Identity Theft
When I was 25, I had my identity stolen. It took a few years, several disputed purchase investigations, and locking my credit files to finally move past the financial frustrations caused by that event and I took from it a very important lesson: No matter how hard you work to build your financial self, someone out there at any moment can tear it all down.
I heard someone say something interesting once: "It takes distance to gain perspective". At the time those words were shared, the speaker was wanting me to see the light as it played through the leaves of a tree and was just telling me to back up a bit to take it all in. It took me way longer than I'd care to admit to realize the depth of those words. I needed perspective from the moment to gain insight, which meant I needed time between it and myself. My father, for instance, left this realm almost 11 years ago. he is buried some 50 miles from my home so it could be said that my father waits some 50 miles away from me. It can also be said that my father waits some 11 years separated from his son. Oh how I lament the comparative absence of romantic thinkers who might first conceive the latter.
Much in this way, "identity theft" can be thought of as something much more profound than the accumulation of illicit financial charges perpetrated in our name. It can, with the proper perspective, be thought of as the result of faulty conceptions of ourselves and others. For ourselves in the sense that the failure to properly understand who we are in as objective a manner as we can manage robs ourselves of honest self acceptance and proper integration. For others, in the sense that failing to see those around us as honestly and as completely as we can robs them of true acceptance and real appreciation at best and utterly decimates them at worst.
What then happens when someone very close to you inadvertently steals your identity because their own experiences and traumas have taught them to perceive you incorrectly?

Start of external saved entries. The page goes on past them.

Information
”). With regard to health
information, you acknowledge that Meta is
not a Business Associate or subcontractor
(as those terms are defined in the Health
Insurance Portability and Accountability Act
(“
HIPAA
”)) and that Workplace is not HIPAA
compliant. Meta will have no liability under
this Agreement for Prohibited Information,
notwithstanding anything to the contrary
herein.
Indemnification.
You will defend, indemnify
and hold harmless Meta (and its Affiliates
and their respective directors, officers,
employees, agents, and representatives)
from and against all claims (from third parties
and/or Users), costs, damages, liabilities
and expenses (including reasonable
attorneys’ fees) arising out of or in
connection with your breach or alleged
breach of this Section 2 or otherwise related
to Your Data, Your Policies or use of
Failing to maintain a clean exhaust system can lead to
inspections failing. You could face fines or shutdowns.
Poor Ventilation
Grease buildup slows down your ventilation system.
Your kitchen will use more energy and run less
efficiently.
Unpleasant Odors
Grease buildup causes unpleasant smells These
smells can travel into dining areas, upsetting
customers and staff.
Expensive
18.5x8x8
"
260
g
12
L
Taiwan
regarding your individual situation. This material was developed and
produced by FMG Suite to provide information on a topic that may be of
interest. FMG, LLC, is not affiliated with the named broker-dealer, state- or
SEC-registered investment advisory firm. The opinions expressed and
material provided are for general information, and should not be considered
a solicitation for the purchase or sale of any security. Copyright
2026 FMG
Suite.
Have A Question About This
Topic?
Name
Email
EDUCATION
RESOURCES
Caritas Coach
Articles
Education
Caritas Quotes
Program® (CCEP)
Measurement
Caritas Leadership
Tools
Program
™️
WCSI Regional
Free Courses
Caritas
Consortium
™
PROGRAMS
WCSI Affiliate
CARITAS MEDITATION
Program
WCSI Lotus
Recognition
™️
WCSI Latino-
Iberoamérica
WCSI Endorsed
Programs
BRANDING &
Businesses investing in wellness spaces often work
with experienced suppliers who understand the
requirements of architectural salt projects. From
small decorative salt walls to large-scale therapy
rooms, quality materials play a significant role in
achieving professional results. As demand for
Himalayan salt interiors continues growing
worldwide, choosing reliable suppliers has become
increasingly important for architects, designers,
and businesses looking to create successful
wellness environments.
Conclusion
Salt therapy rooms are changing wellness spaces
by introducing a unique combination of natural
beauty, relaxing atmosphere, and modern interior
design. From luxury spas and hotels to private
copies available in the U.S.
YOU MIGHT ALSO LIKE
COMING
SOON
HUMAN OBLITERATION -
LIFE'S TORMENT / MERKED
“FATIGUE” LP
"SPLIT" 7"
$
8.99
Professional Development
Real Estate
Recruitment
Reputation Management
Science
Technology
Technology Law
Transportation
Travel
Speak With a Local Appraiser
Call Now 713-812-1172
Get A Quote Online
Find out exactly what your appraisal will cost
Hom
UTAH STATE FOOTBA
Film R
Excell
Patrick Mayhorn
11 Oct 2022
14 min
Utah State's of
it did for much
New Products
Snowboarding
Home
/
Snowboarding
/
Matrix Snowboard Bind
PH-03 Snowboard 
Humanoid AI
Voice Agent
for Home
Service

A personal reflection: Someone very dear to me was put through metaphorical hell in life by the men closest to them. A father and a former spouse each took their toll on this person, slowly poisoning their understanding of how men act and what those actions mean to the point that they automatically perceive every action of mine through this bent lens. Despite wanting to believe me to be honest and possessing of integrity, and even professing this belief at times, my identity is stolen in each and every instance in which they are convinced beyond reason that I must be exactly like the men they've known before me. No matter what I do or do not do, I am guilty before I do or do not do it. The mold of a scoundrel is set before me and I am merely poured and pressed to fit it. I cannot express to you how that feels beyond saying it greatly hurts, is profound in its loneliness, and simply ought not be.